Germany has so much to offer and many exciting things close to us get overshadowed by all the must-do touristy trips we end up taking during our time here. All of the spots listed below are easily accessible from autobahns, with many hotel and lodging opportunities, and not too costly to undertake.


Augsburg Germany old townscape.

The world’s oldest examples of stained glass date back to the 11th century and can be found inside the Augsburg Cathedral in southern Germany, just above Munich. These “Prophet Windows” are extraordinary to glimpse and give the visitor a sense of time and place, considering all the people that have come and gone through those halls since medieval times.

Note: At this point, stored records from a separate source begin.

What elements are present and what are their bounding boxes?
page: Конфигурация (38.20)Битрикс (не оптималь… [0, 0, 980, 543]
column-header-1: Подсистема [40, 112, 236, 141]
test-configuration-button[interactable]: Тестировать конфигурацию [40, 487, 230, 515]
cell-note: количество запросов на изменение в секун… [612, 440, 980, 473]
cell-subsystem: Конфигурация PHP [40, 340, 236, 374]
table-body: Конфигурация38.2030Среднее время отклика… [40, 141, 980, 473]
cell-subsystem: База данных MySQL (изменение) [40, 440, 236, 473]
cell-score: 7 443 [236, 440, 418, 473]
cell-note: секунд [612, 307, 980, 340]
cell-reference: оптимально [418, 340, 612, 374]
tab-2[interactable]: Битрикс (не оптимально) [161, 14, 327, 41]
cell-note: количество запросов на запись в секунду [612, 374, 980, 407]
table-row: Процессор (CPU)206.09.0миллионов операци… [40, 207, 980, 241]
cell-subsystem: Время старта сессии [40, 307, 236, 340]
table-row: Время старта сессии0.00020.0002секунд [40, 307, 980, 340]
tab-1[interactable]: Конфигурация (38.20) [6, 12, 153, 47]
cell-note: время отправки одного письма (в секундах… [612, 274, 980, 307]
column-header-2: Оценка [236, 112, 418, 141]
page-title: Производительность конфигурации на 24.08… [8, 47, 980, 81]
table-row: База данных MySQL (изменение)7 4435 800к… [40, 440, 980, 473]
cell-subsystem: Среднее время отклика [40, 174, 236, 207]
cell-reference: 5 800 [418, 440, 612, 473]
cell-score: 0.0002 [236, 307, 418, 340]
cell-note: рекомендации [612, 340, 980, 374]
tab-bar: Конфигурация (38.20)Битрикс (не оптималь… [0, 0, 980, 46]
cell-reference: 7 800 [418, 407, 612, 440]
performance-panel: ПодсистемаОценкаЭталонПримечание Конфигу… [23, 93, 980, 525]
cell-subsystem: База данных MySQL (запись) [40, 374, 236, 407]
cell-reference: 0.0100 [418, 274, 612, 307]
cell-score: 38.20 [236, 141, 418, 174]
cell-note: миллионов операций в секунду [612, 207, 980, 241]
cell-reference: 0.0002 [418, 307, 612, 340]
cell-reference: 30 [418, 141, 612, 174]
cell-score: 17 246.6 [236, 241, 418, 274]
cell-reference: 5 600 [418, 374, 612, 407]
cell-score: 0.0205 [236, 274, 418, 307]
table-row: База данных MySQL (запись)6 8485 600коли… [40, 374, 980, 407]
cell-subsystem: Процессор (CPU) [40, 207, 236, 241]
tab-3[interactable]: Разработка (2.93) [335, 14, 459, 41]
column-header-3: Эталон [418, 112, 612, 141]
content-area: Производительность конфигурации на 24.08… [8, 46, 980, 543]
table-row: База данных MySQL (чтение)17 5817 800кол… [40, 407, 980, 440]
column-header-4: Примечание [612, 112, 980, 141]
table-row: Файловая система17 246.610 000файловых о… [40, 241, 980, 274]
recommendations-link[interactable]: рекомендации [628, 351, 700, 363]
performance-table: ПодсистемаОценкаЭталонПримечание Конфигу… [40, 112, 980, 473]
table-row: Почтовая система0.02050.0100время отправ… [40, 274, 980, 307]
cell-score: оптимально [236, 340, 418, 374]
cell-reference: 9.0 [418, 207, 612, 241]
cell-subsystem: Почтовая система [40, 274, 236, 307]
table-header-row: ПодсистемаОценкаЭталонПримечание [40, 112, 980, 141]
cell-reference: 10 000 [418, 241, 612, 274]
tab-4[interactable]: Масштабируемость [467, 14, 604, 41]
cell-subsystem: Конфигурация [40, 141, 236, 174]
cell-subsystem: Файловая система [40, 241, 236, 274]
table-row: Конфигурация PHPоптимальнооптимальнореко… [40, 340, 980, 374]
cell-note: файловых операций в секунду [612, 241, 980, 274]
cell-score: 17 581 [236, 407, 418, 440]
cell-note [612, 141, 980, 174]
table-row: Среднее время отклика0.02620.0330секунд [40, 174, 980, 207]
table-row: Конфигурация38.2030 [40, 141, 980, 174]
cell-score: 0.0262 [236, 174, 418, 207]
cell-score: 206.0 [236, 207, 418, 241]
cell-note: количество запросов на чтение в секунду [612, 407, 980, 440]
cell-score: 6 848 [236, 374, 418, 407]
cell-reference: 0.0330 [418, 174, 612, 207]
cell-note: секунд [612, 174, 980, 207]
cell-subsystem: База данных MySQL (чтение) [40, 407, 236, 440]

Also in Augsburg is the Fuggerei, a housing estate created by fabled Jakob the Rich and a community unto itself. Tour the maze of apartments and other dwellings that became a centerpiece for affordable living while all properties around it routinely escalated in price for €6.50. Afterwards, visit the Riegele craft beer brewery. Family-owned for almost 200 years and with history tracing even further back, Riegele is a place to relax and take inventory of locally created as well as select imported beers that are popular in the region.


Old Town Hall of Bamberg.

Have you ever been to Bamberg? It’s a small town close to Nuremberg where the long-preserved St. Michael’s (Michelsberg) Monastery is currently part of ongoing revamping and improvements. Parts or all of the church are visible from outside but the church cannot be visited inside at the moment, as comprehensive restoration work is necessary and will probably take some years. Tap into a smoked beer or other refreshment at one of the old town pubs and decide what else suits your fancy.

Bamberg, with its beer pubs also is home to the often-overlooked Altenburg castle, several other free or inexpensive cultural buildings, and lots of baroque architecture that gives an old-world feel to the city. Bamberg is less than 60 kilometers from Nuremberg, the site of the post World War II criminal trials and makes for another destination while you are in the area.

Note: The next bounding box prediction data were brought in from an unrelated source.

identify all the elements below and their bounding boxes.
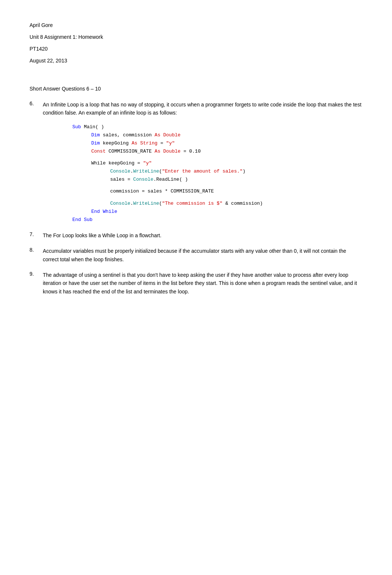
assignment-title: Unit 8 Assignment 1: Homework — [30, 34, 362, 40]
submission-date: August 22, 2013 — [30, 58, 362, 64]
author-name: April Gore — [30, 22, 362, 28]
question-8-number: 8. — [30, 247, 43, 253]
section-title: Short Answer Questions 6 – 10 — [30, 86, 362, 92]
code-line-11: End Sub — [72, 216, 362, 224]
code-line-10: End While — [80, 208, 362, 216]
code-spacer-2 — [72, 184, 362, 187]
code-line-4: Const COMMISSION_RATE As Double = 0.10 — [80, 147, 362, 156]
question-9-text: The advantage of using a sentinel is tha… — [43, 271, 362, 296]
code-spacer-1 — [72, 156, 362, 159]
code-line-2: Dim sales, commission As Double — [80, 131, 362, 139]
code-example: Sub Main( ) Dim sales, commission As Dou… — [72, 123, 362, 224]
question-6-content: An Infinite Loop is a loop that has no w… — [43, 101, 362, 224]
question-8-text: Accumulator variables must be properly i… — [43, 247, 362, 263]
course-code: PT1420 — [30, 46, 362, 52]
question-9: 9. The advantage of using a sentinel is … — [30, 271, 362, 296]
questions-list: 6. An Infinite Loop is a loop that has n… — [30, 101, 362, 296]
question-7: 7. The For Loop looks like a While Loop … — [30, 231, 362, 239]
question-6-number: 6. — [30, 101, 43, 106]
code-line-5: While keepGoing = "y" — [80, 159, 362, 167]
code-line-1: Sub Main( ) — [72, 123, 362, 131]
code-line-3: Dim keepGoing As String = "y" — [80, 139, 362, 147]
question-9-number: 9. — [30, 271, 43, 277]
code-line-8: commission = sales * COMMISSION_RATE — [87, 187, 362, 195]
header-section: April Gore Unit 8 Assignment 1: Homework… — [30, 22, 362, 64]
question-7-number: 7. — [30, 231, 43, 237]
question-8: 8. Accumulator variables must be properl… — [30, 247, 362, 263]
code-line-9: Console.WriteLine("The commission is $" … — [87, 200, 362, 208]
question-6: 6. An Infinite Loop is a loop that has n… — [30, 101, 362, 224]
code-line-7: sales = Console.ReadLine( ) — [87, 176, 362, 184]
question-6-text: An Infinite Loop is a loop that has no w… — [43, 102, 361, 116]
code-spacer-3 — [72, 196, 362, 200]
question-7-text: The For Loop looks like a While Loop in … — [43, 231, 362, 239]
code-line-6: Console.WriteLine("Enter the amount of s… — [87, 167, 362, 176]
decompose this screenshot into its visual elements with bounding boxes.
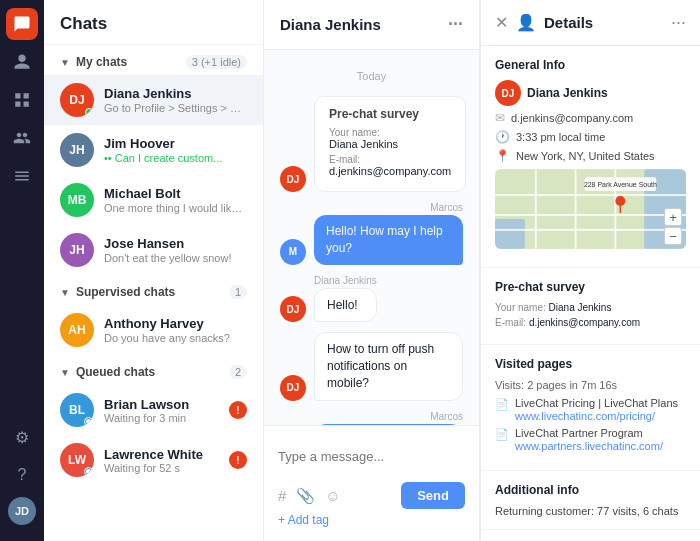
chat-input[interactable] <box>278 436 465 476</box>
details-avatar: DJ <box>495 80 521 106</box>
detail-row-location: 📍 New York, NY, United States <box>495 149 686 163</box>
nav-chat-icon[interactable] <box>6 8 38 40</box>
pre-chat-bubble: Pre-chat survey Your name: Diana Jenkins… <box>314 96 466 192</box>
emoji-icon[interactable]: ☺ <box>325 487 340 504</box>
pre-chat-name-label: Your name: <box>329 127 451 138</box>
close-button[interactable]: ✕ <box>495 13 508 32</box>
section-supervised[interactable]: ▼ Supervised chats 1 <box>44 275 263 305</box>
general-info-title: General Info <box>495 58 686 72</box>
page-text-2: LiveChat Partner Program <box>515 427 663 439</box>
waiting-brian: Waiting for 3 min <box>104 412 219 424</box>
chat-info-michael: Michael Bolt One more thing I would like… <box>104 186 247 214</box>
section-queued[interactable]: ▼ Queued chats 2 <box>44 355 263 385</box>
chat-item-michael[interactable]: MB Michael Bolt One more thing I would l… <box>44 175 263 225</box>
chevron-queued: ▼ <box>60 367 70 378</box>
zoom-in-button[interactable]: + <box>664 208 682 226</box>
details-more-button[interactable]: ··· <box>671 12 686 33</box>
msg-sender-m2: Diana Jenkins <box>314 275 377 286</box>
msg-sender-m1: Marcos <box>430 202 463 213</box>
avatar-anthony: AH <box>60 313 94 347</box>
avatar-brian: BL <box>60 393 94 427</box>
chevron-supervised: ▼ <box>60 287 70 298</box>
badge-brian: ! <box>229 401 247 419</box>
map-zoom-controls: + − <box>664 208 682 245</box>
page-link-2[interactable]: www.partners.livechatinc.com/ <box>515 440 663 452</box>
nav-help-icon[interactable]: ? <box>6 459 38 491</box>
svg-rect-8 <box>575 169 577 249</box>
general-info-section: General Info DJ Diana Jenkins ✉ d.jenkin… <box>481 46 700 268</box>
avatar-jim: JH <box>60 133 94 167</box>
hash-icon[interactable]: # <box>278 487 286 504</box>
clock-icon: 🕐 <box>495 130 510 144</box>
detail-row-email: ✉ d.jenkins@company.com <box>495 111 686 125</box>
nav-profile-icon[interactable] <box>6 46 38 78</box>
svg-rect-2 <box>495 219 525 249</box>
chat-name-anthony: Anthony Harvey <box>104 316 247 331</box>
section-my-chats-badge: 3 (+1 idle) <box>186 55 247 69</box>
msg-row-m4: Marcos Go to Profile > Settings > Push n… <box>280 411 463 425</box>
queued-indicator-brian <box>84 417 93 426</box>
visited-pages-section: Visited pages Visits: 2 pages in 7m 16s … <box>481 345 700 471</box>
map-svg: 228 Park Avenue South <box>495 169 686 249</box>
user-avatar[interactable]: JD <box>8 497 36 525</box>
nav-chart-icon[interactable] <box>6 160 38 192</box>
chat-input-area: # 📎 ☺ Send + Add tag <box>264 425 479 541</box>
avatar-diana: DJ <box>60 83 94 117</box>
chat-item-lawrence[interactable]: LW Lawrence White Waiting for 52 s ! <box>44 435 263 485</box>
zoom-out-button[interactable]: − <box>664 227 682 245</box>
section-my-chats[interactable]: ▼ My chats 3 (+1 idle) <box>44 45 263 75</box>
additional-info-title: Additional info <box>495 483 686 497</box>
svg-point-12 <box>615 196 625 206</box>
email-icon: ✉ <box>495 111 505 125</box>
nav-users-icon[interactable] <box>6 122 38 154</box>
nav-grid-icon[interactable] <box>6 84 38 116</box>
avatar-michael: MB <box>60 183 94 217</box>
chat-info-lawrence: Lawrence White Waiting for 52 s <box>104 447 219 474</box>
attachment-icon[interactable]: 📎 <box>296 487 315 505</box>
avatar-m2: DJ <box>280 296 306 322</box>
nav-settings-icon[interactable]: ⚙ <box>6 421 38 453</box>
chat-item-diana[interactable]: DJ Diana Jenkins Go to Profile > Setting… <box>44 75 263 125</box>
location-icon: 📍 <box>495 149 510 163</box>
pre-chat-survey-row: DJ Pre-chat survey Your name: Diana Jenk… <box>280 96 463 192</box>
svg-rect-7 <box>535 169 537 249</box>
svg-rect-5 <box>495 214 686 216</box>
section-my-chats-title: My chats <box>76 55 186 69</box>
date-divider: Today <box>280 70 463 82</box>
avatar-lawrence: LW <box>60 443 94 477</box>
badge-lawrence: ! <box>229 451 247 469</box>
section-supervised-badge: 1 <box>229 285 247 299</box>
online-indicator-diana <box>85 108 93 116</box>
chat-more-button[interactable]: ··· <box>448 14 463 35</box>
chat-name-michael: Michael Bolt <box>104 186 247 201</box>
chat-name-brian: Brian Lawson <box>104 397 219 412</box>
avatar-m1: M <box>280 239 306 265</box>
pre-chat-field-email: E-mail: d.jenkins@company.com <box>495 317 686 328</box>
svg-rect-4 <box>495 194 686 196</box>
pre-chat-email-value: d.jenkins@company.com <box>329 165 451 177</box>
chat-preview-michael: One more thing I would like to a... <box>104 202 247 214</box>
chat-item-anthony[interactable]: AH Anthony Harvey Do you have any snacks… <box>44 305 263 355</box>
page-link-1[interactable]: www.livechatinc.com/pricing/ <box>515 410 655 422</box>
add-tag-link[interactable]: + Add tag <box>278 509 465 531</box>
chat-info-jim: Jim Hoover •• Can I create custom... <box>104 136 247 164</box>
svg-text:228 Park Avenue South: 228 Park Avenue South <box>584 181 657 188</box>
msg-bubble-m1: Hello! How may I help you? <box>314 215 463 265</box>
page-icon-2: 📄 <box>495 428 509 441</box>
svg-rect-6 <box>495 229 686 231</box>
detail-time: 3:33 pm local time <box>516 131 605 143</box>
pre-chat-section: Pre-chat survey Your name: Diana Jenkins… <box>481 268 700 345</box>
chat-item-jim[interactable]: JH Jim Hoover •• Can I create custom... <box>44 125 263 175</box>
page-info-2: LiveChat Partner Program www.partners.li… <box>515 427 663 453</box>
details-title: Details <box>544 14 663 31</box>
chat-name-jim: Jim Hoover <box>104 136 247 151</box>
chat-item-jose[interactable]: JH Jose Hansen Don't eat the yellow snow… <box>44 225 263 275</box>
chat-item-brian[interactable]: BL Brian Lawson Waiting for 3 min ! <box>44 385 263 435</box>
chat-name-diana: Diana Jenkins <box>104 86 247 101</box>
detail-row-time: 🕐 3:33 pm local time <box>495 130 686 144</box>
chat-header: Diana Jenkins ··· <box>264 0 479 50</box>
send-button[interactable]: Send <box>401 482 465 509</box>
detail-email: d.jenkins@company.com <box>511 112 633 124</box>
section-supervised-title: Supervised chats <box>76 285 229 299</box>
msg-bubble-m2: Hello! <box>314 288 377 323</box>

The City of Homburg, Saarland, Germany.

Castle ruins in Homburg, just a 30-minute drive along A6 toward Saarbruecken, are the best you might have seen, with drawings and plans that show exact layout and floorplans of what used to be there. There are caves that served various purposes and are located underneath the castle complex. Dress warm for the caves are at pretty much a constant cool temperature for exploring in any season and they can give the visitor an idea of ways of life from another time period.

There is a fun and spacious park close to downtown with an extremely shallow pond that has a children’s pirate ship at its center. Children can get on tiny boats and use poles to push themselves out to examine the ship. The park also has a rock climbing wall, a miniature golf course, and large, open fields for volleyball, and other outdoor or ball games. Teenagers and younger kids alike will find this place appealing.


Porte des Allemands (German’s Gate) in Metz, France.

Visitors who make the stop at Voelklingen might continue westward across the border to Metz, France. Aside from the well-documented St. Stephen cathedral and another antiquated religious building, St. Pierre aux Nonnains, flea markets, small wineries, bistros and pubs, and a few children-themed places to let the kids blow off steam are scattered throughout the town.

The Porte Des Allemands is a 13th-century, twin-towered structure that once stood in the path of invading forces in the region. It features a walking area that winds through the building and several shops and restaurants are situated nearby. Just blocks from the towers is Eglise St. Maximin, one of several churches and noteworthy for its blue-hued, modern stained glass that was installed under the direction of its creator, 1960s artist Jean Cocteau.


View of the old town of “Regensburg” with the cathedral “St. Peter” and the river Danube in Bavaria in the springtime.

The Gothic-themed town of Regensburg is also within an hour of Nuremberg and rests peacefully on two sides of the Danube River. Many buildings and monuments in and around the city date back hundreds of years and the area has been given UNESCO Heritage status. The town resembles Kaiserslautern in that it has a university and population of over 150,000 but there is much more of a homey, laid-back feel to this city and the ones adjacent to it.

While in Regensburg, a memorable stopping point is the Historische Wurstkuchl. This is a sausage-themed restaurant that has been serving the regional delicacies for nearly 900 years. Ask the counter person for a suggestion of a well-known meaty menu item and several senf (mustard) offerings are sure to pique your tastebuds. Also, check out Neupfarrplatz — an underground discovery point boasting exhibits from Roman artifacts to war bunker hideaways.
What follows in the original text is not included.